Get modification time of remote file over HTTP in Bash script

I'm creating a simple Bash script to extract the file modification time/date of a remote file via HTTP.

Example file: http://example.com/bar/example.pdf

Can this be done without downloading the actual file? If not, what's the best alternative?


Solution 1:

To be honest, not directly.

You will have to fetch data from the remote site to get information about the file. Usually this is done with a HEAD request, but some (most?) servers haven't implemented it correctly and deliver the whole file, just like doing a GET request. Assuming that you have curl installed:

curl -s -v -X HEAD http://foo.com/bar/baz.pdf 2>&1 | grep '^< Last-Modified:'

might give you what you want, but as said, it highly depends on the server.

Solution 2:

The server response does usually have Last-Modified field, you can check it without downloading the file.
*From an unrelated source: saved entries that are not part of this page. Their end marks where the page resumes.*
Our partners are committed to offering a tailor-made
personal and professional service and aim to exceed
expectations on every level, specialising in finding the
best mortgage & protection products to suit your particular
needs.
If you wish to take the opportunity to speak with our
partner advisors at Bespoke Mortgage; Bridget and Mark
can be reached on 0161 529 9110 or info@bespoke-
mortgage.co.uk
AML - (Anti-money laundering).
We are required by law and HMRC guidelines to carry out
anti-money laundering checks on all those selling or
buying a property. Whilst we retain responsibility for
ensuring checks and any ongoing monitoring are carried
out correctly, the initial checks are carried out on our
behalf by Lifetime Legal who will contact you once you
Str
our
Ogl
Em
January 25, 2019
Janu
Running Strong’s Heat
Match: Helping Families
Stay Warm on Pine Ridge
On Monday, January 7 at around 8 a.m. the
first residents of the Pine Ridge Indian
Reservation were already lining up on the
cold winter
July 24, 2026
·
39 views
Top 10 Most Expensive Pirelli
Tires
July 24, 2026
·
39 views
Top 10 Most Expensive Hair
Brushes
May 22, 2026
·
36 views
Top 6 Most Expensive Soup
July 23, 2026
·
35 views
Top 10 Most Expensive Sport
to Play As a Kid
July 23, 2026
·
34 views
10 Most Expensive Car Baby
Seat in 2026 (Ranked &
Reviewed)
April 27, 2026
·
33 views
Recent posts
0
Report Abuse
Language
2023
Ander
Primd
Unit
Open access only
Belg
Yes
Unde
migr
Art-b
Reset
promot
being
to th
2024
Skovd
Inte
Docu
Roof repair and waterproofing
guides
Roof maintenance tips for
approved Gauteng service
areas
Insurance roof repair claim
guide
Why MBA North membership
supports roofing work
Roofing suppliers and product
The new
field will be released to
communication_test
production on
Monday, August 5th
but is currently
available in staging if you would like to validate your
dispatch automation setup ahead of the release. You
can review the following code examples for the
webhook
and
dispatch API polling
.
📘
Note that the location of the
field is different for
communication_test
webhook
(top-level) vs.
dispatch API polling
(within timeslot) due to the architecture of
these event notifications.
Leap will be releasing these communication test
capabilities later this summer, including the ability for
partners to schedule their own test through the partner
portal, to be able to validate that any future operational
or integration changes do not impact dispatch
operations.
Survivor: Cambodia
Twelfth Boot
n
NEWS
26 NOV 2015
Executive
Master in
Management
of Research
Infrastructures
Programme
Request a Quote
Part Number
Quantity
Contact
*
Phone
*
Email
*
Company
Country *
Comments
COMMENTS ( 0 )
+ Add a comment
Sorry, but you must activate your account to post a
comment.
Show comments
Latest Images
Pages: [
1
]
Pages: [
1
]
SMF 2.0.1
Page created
No need to use -X HEAD, there's a special option -I for that (the -s suppresses progress output):

curl -sI http://example.com/bar/example.pdf | grep -i Last-Modified

Also in my case there's no curl installed (I'm doing a script for an embedded device), just wget. The way with wget is:

wget --server-response --spider http://example.com/bar/example.pdf 2>&1 | grep -i Last-Modified

The --server-response prints headers, and the --spider option forces to not download pages, but rather check their existence.